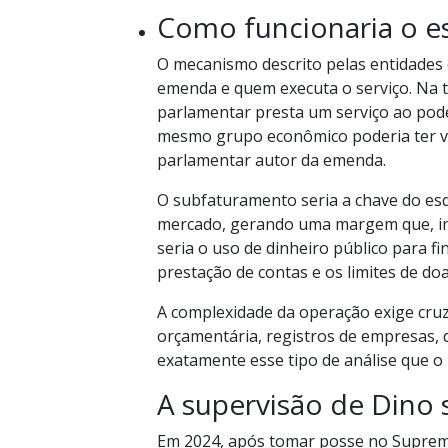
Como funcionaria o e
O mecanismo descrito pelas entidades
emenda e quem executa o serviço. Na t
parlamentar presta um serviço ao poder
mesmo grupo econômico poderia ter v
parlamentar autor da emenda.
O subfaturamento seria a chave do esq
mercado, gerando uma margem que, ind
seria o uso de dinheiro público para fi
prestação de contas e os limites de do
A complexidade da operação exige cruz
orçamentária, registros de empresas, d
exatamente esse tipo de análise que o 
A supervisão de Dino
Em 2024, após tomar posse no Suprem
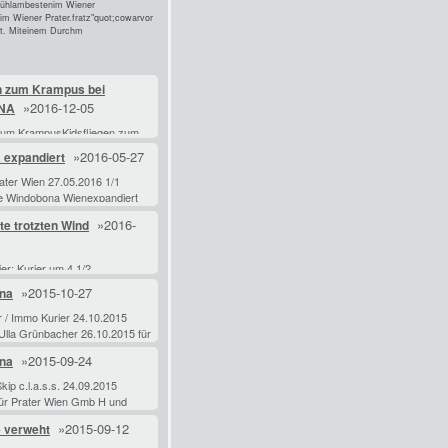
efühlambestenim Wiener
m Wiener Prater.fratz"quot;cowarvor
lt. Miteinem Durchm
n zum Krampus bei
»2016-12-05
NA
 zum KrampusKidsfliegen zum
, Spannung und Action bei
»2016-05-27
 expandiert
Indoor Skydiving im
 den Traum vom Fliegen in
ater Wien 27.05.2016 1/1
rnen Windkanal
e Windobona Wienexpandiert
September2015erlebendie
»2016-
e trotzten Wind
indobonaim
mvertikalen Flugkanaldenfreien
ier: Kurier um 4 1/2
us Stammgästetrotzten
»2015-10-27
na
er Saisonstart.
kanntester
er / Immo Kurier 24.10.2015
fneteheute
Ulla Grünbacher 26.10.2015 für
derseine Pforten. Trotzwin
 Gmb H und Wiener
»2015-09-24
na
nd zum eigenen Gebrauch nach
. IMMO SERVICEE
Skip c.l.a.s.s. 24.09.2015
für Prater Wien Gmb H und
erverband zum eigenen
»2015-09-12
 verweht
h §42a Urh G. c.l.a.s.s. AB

* * *

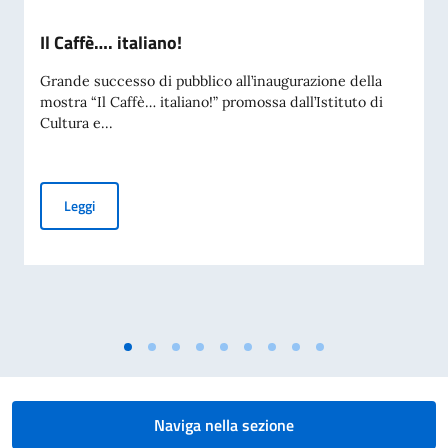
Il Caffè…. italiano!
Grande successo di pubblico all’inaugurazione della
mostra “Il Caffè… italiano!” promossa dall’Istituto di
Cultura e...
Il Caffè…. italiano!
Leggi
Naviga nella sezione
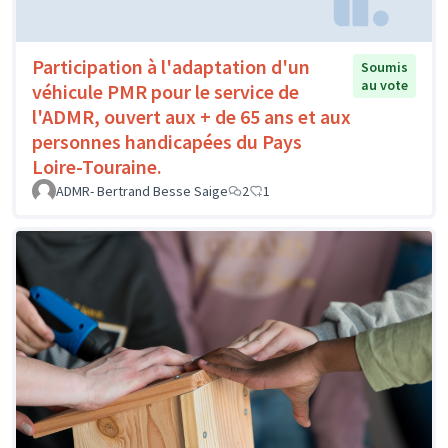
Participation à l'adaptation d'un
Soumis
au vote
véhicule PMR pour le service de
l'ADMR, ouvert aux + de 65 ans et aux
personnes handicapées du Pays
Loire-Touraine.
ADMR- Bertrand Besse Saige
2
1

* * *

TASK TO CARRY OUT ▸ Where a line of the data holds the word "Prater", copy that line.

RESULT FOR THIS EXERCISE ▸
m Wiener Prater.fratz"quot;cowarvor
für Prater Wien Gmb H und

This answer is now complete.